Following the tragedy, Fr Duffy said his mind was in “overdrive”. However, exercises suggested by the professional counsellor helped him to deal with his feelings and to sleep better as he was physically exhausted.

In his homily earlier in the week, Fr Duffy said he used counselling to help him after his father died 21 years ago. He told parishioners he was 27 years old when his father drowned at the age of 51. He used his experiences and emotions from that time to comfort those bereaved by the Creeslough explosion, he said.

"I was very blessed to be going through Maynooth college at that time where we had to go for counselling twice a week and use counselling ourselves in order to help us in our own development. I was very lucky to have that service made available to me when I went back to college," he said.

Fr Duffy said one of the first things he told the counsellor following his father’s death was that he had been “very nasty” towards his mother, constantly arguing with her. He said he had been “hitting out” at the person who loved him most and who he loved most.

"That can be very true; it can happen to anyone of us in that we react in ways that we know not in a time of great grief, in a time of trauma, like what we are experiencing now as a family,” he said.

At the time, he did not believe he needed counselling but later realised that he did. He appealed to his parishioners to seek professional counselling to guide them through the aftermath of the Creeslough tragedy.

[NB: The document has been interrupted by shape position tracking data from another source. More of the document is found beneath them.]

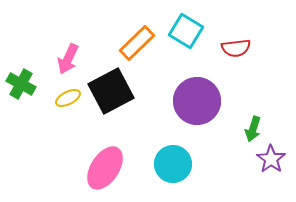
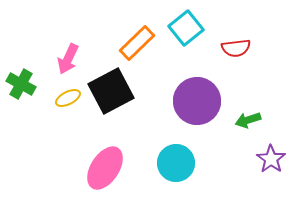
cyan square: moved 3 px up; rotated 20 degrees clockwise
green arrow: moved 5 px left, 9 px up; rotated 55 degrees clockwise
cyan circle: moved 3 px right, 1 px up
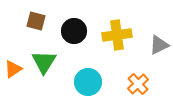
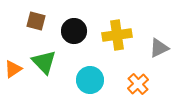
gray triangle: moved 3 px down
green triangle: rotated 16 degrees counterclockwise
cyan circle: moved 2 px right, 2 px up
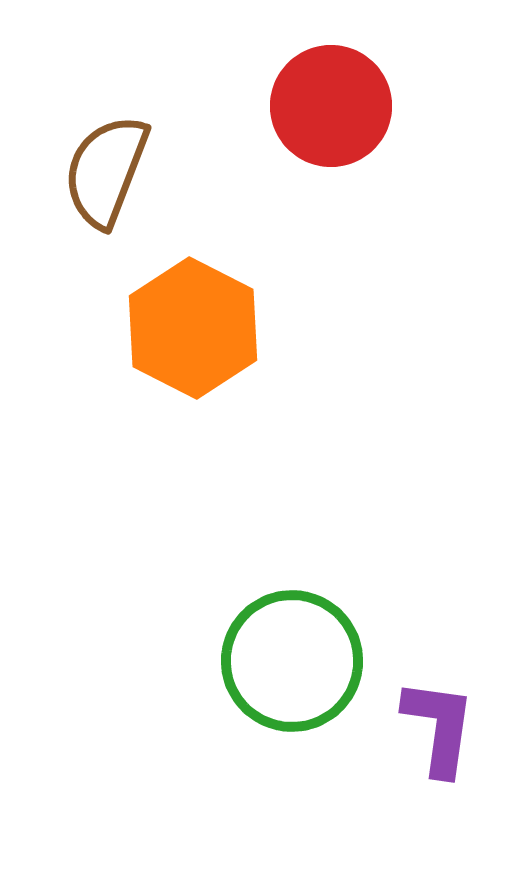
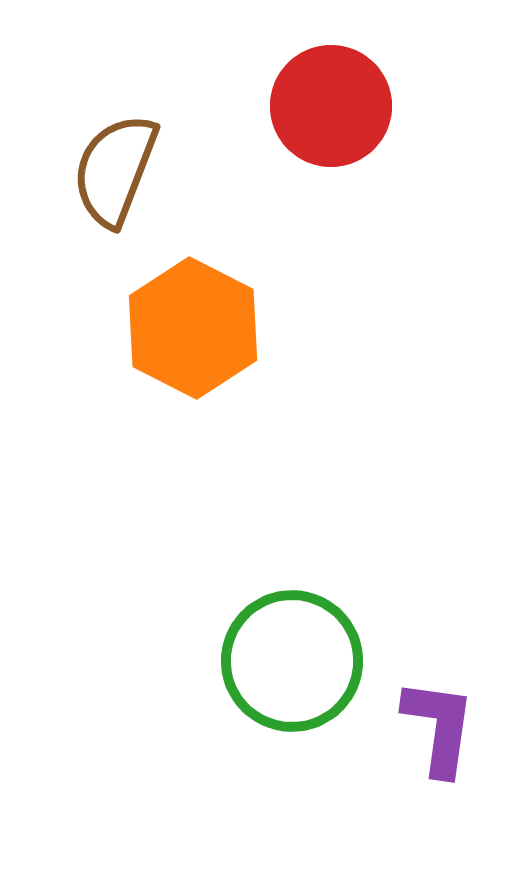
brown semicircle: moved 9 px right, 1 px up
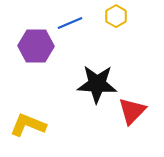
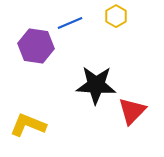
purple hexagon: rotated 8 degrees clockwise
black star: moved 1 px left, 1 px down
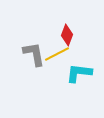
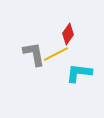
red diamond: moved 1 px right, 1 px up; rotated 15 degrees clockwise
yellow line: moved 1 px left
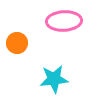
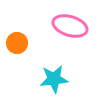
pink ellipse: moved 6 px right, 5 px down; rotated 20 degrees clockwise
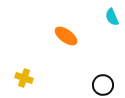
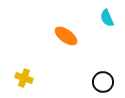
cyan semicircle: moved 5 px left, 1 px down
black circle: moved 3 px up
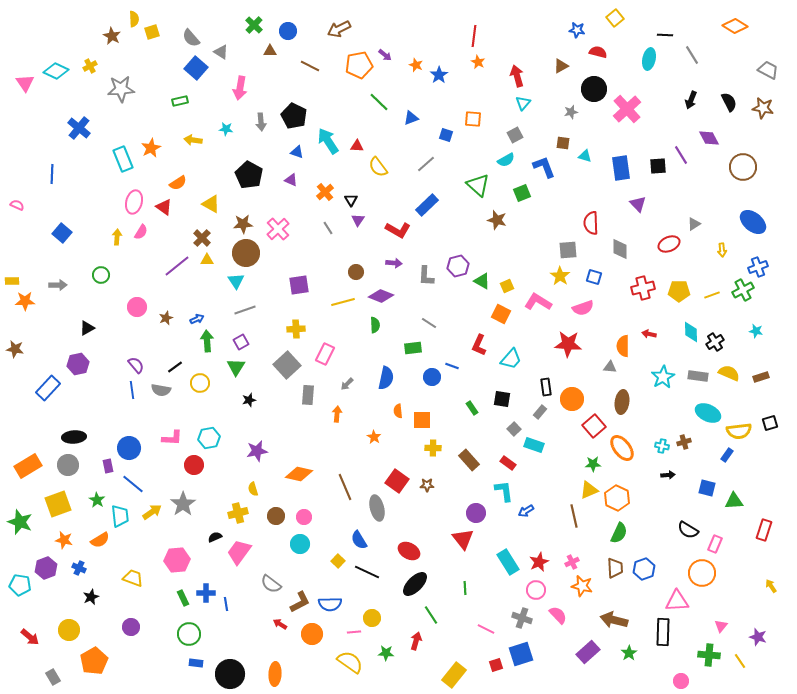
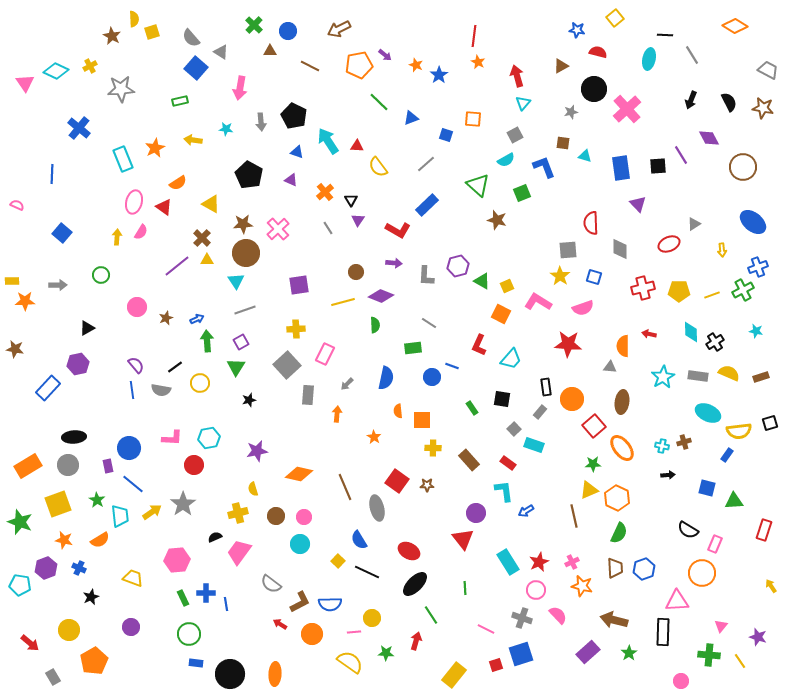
orange star at (151, 148): moved 4 px right
red arrow at (30, 637): moved 6 px down
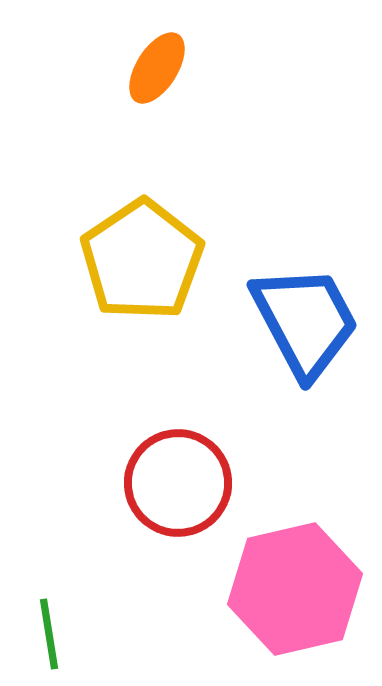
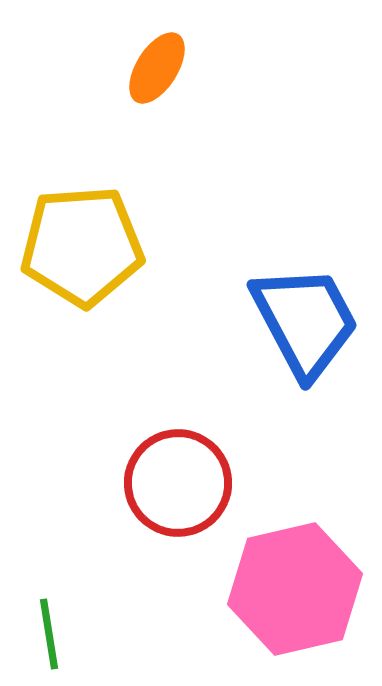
yellow pentagon: moved 60 px left, 14 px up; rotated 30 degrees clockwise
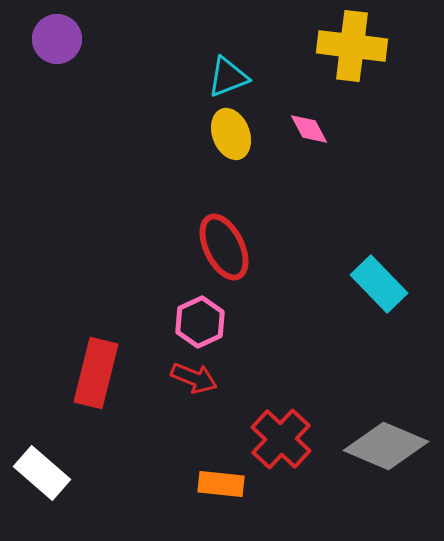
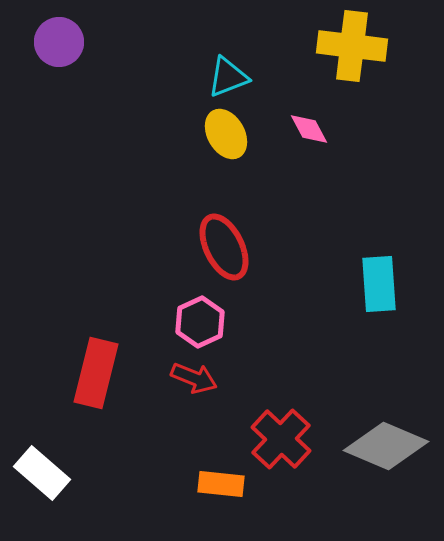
purple circle: moved 2 px right, 3 px down
yellow ellipse: moved 5 px left; rotated 9 degrees counterclockwise
cyan rectangle: rotated 40 degrees clockwise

"Let us help one another but, in order to help one another, we may need and I do believe we do need to have those talks with family and friends but also to make use of those professional services,” Fr Duffy said.

Meanwhile, Health Minister Robin Swann has thanked emergency first responders from Northern Ireland who attended the Creeslough tragedy. Teams from the Northern Ireland Fire & Rescue Service, Northern Ireland Ambulance Service and Air Ambulance assisted at the scene.

"I want to pay tribute to our emergency crews and thank them for their outstanding bravery, commitment and dedication. The conditions which they encountered in Creeslough were challenging on many levels and I am very grateful to each and every one of them for their courageous service," he said.

Support has been put in place by both NIFRS and NIAS for staff who responded to the incident.